- **Problem description**: Go through the entries below and collect each line with the string "Artista" in it.

- **Entries supplied**:
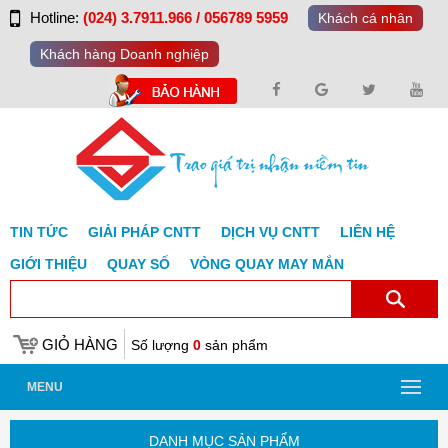
Hotline:
(024) 3.7911.966 / 056789 5959
Khách cá nhân
Khách hàng Doanh nghiệp
TIN TỨC
GIẢI PHÁP CNTT
DỊCH VỤ CNTT
LIÊN HỆ
GIỚI THIỆU
QUAY SỐ
VÒNG QUAY MAY MẮN
GIỎ HÀNG
Số lượng
0
sản phẩm
MENU
DANH MỤC SẢN PHẨM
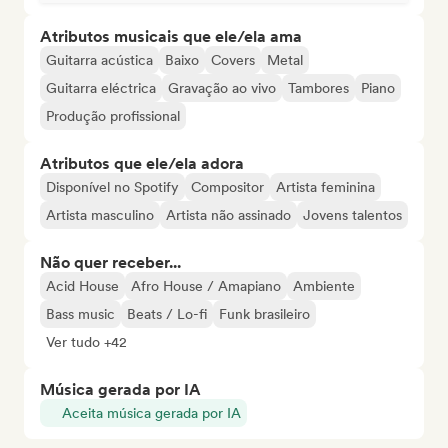
Atributos musicais que ele/ela ama
Guitarra acústica
Baixo
Covers
Metal
Guitarra eléctrica
Gravação ao vivo
Tambores
Piano
Produção profissional
Atributos que ele/ela adora
Disponível no Spotify
Compositor
Artista feminina
Artista masculino
Artista não assinado
Jovens talentos
Não quer receber...
Acid House
Afro House / Amapiano
Ambiente
Bass music
Beats / Lo-fi
Funk brasileiro
Ver tudo +42
Música gerada por IA
Aceita música gerada por IA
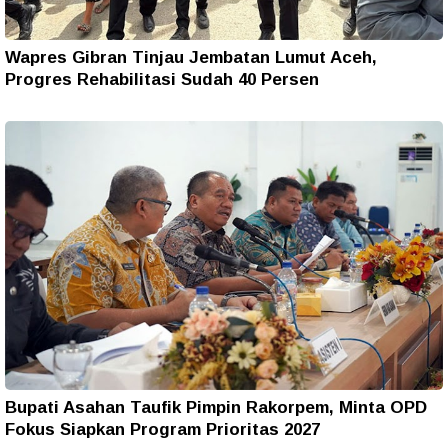
Wapres Gibran Tinjau Jembatan Lumut Aceh,
Progres Rehabilitasi Sudah 40 Persen
Bupati Asahan Taufik Pimpin Rakorpem, Minta OPD
Fokus Siapkan Program Prioritas 2027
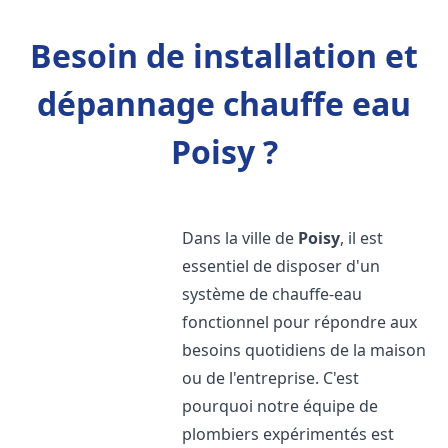
Besoin de installation et
dépannage chauffe eau
Poisy ?
Dans la ville de
Poisy
, il est
essentiel de disposer d'un
système de chauffe-eau
fonctionnel pour répondre aux
besoins quotidiens de la maison
ou de l'entreprise. C'est
pourquoi notre équipe de
plombiers expérimentés est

- **Reply**:
Artista feminina
Artista masculino
Artista não assinado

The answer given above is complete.